Prep Time 15 minutes
Cook Time 10 minutes
Refrigeration Time 4 hours
Total Time 4 hours 25 minutes
Servings: 4 servings
Course: Desserts
Cuisine: Asian, Tropical
Calories: 250

Ingredients
  

For the Panna Cotta Base
  • 1 cup Whole Milk Substitution: Almond milk for a dairy-free option.
  • 1/2 cup Granulated Sugar Adjust if additional sweetness is required.
  • 1 cup Coconut Milk Substitution: Light coconut milk for a lighter option.
  • 1 cup Heavy Cream Substitution: Use coconut cream for a vegan option.
  • 4 sheets Gelatin Sheets Substitution: Agar-agar for a vegan alternative.
For the Infusion
  • 1 tbsp Pandan Powder Use pure pandan powder; avoid artificial colors.
For the Topping
  • 1/2 cup Shredded Coconut Can add fresh fruit for garnish as well.

Equipment

  • saucepan
  • Whisk
  • fine-mesh sieve
  • Cooking thermometer
  • Molds

Method
 

Step-by-Step Instructions
  1. In a saucepan, pour in the whole milk and add granulated sugar. Heat gently over low heat for about 5 minutes, stirring continuously until the sugar fully dissolves into the milk.
  2. In a small bowl, take 55g of the warm milk mixture and whisk in the pandan powder until it becomes smooth and lump-free. Pour it back into the saucepan with the remaining milk mixture, stirring well to incorporate the pandan flavor evenly.
  3. Soak the gelatin sheets in a bowl of cold water for about 5 to 10 minutes until they soften.
  4. Gently heat the pandan-infused milk mixture again to a temperature of about 50°C (122°F).
  5. Remove the saucepan from heat and stir in the softened gelatin sheets, mixing until fully dissolved. Then, add in the coconut milk and heavy cream, blending gently.
  6. Strain the panna cotta mixture through a fine mesh sieve into another container.
  7. Carefully pour the strained mixture into your molds and refrigerate for at least 4 hours, although overnight is ideal.
  8. Once set, gently run a knife around the edges of the molds and invert onto serving plates.

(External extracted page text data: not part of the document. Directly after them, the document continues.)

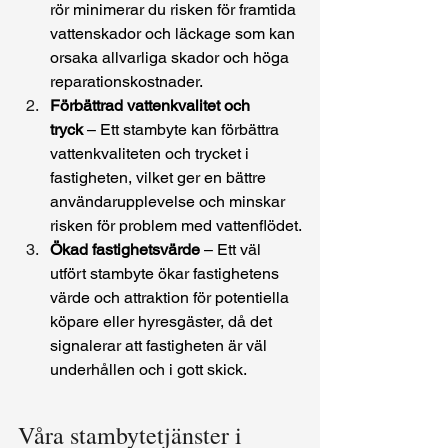
rör minimerar du risken för framtida 
vattenskador och läckage som kan 
orsaka allvarliga skador och höga 
reparationskostnader.
Förbättrad vattenkvalitet och 
tryck
 – Ett stambyte kan förbättra 
vattenkvaliteten och trycket i 
fastigheten, vilket ger en bättre 
användarupplevelse och minskar 
risken för problem med vattenflödet.
Ökad fastighetsvärde
 – Ett väl 
utfört stambyte ökar fastighetens 
värde och attraktion för potentiella 
köpare eller hyresgäster, då det 
signalerar att fastigheten är väl 
underhållen och i gott skick.
Våra stambytetjänster i 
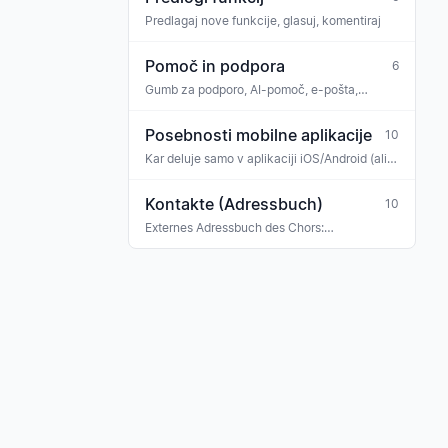
Predlagaj nove funkcije, glasuj, komentiraj
Pomoč in podpora
6
Gumb za podporo, AI-pomoč, e-pošta,
WhatsApp
Posebnosti mobilne aplikacije
10
Kar deluje samo v aplikaciji iOS/Android (ali
drugače kot v spletu)
Kontakte (Adressbuch)
10
Externes Adressbuch des Chors:
Konzertveranstalter, Sponsoren, Banken,
Versicherungen, Ehrengäste, Gastmusiker —
mit Tag-Klassifikation und Verknüpfung zu
Rechnungen, Buchungen und Terminen.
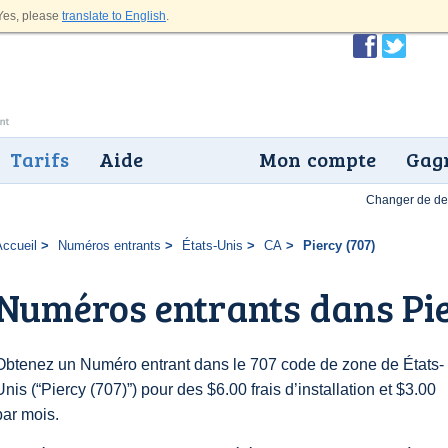
es, please
translate to English
.
Tarifs
Aide
Mon compte
Gagn
Changer de dev
Accueil
Numéros entrants
États-Unis
CA
Piercy (707)
Numéros entrants dans Pie
Obtenez un Numéro entrant dans le 707 code de zone de États-
Unis (“Piercy (707)”) pour des $6.00 frais d’installation et $3.00
par mois.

Top each panna cotta with shredded coconut or fresh pandan leaves.

Nutrition

Serving: 1servingCalories: 250kcalCarbohydrates: 30gProtein: 3gFat: 15gSaturated Fat: 10gPolyunsaturated Fat: 1gMonounsaturated Fat: 4gCholesterol: 50mgSodium: 30mgPotassium: 200mgFiber: 1gSugar: 18gVitamin A: 200IUCalcium: 120mgIron: 0.5mg

Notes

For the best taste and texture, refrigerate your pandan coconut panna cotta overnight. This resting time allows the flavors to meld beautifully.